[Transcribed page contents]
========================================================================

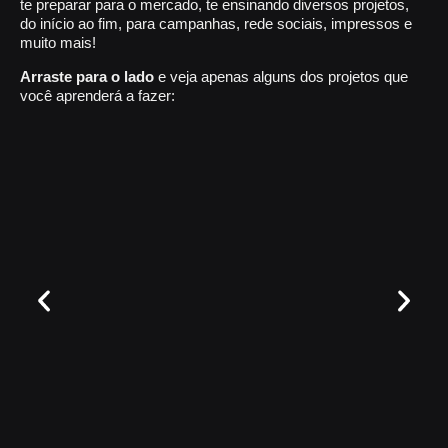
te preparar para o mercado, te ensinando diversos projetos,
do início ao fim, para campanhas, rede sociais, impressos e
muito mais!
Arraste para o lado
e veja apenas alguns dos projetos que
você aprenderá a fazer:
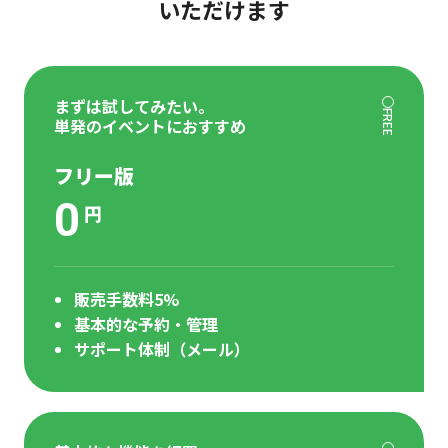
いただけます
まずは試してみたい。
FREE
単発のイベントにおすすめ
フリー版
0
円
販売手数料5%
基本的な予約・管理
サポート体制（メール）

========================================================================

#### Brief
Retype each entry exactly. No pictures.

#### Result for this exercise
te preparar para o mercado, te ensinando diversos projetos,
do início ao fim, para campanhas, rede sociais, impressos e
muito mais!
Arraste para o lado
e veja apenas alguns dos projetos que
você aprenderá a fazer:
いただけます
まずは試してみたい。
FREE
単発のイベントにおすすめ
フリー版
0
円
販売手数料5%
基本的な予約・管理
サポート体制（メール）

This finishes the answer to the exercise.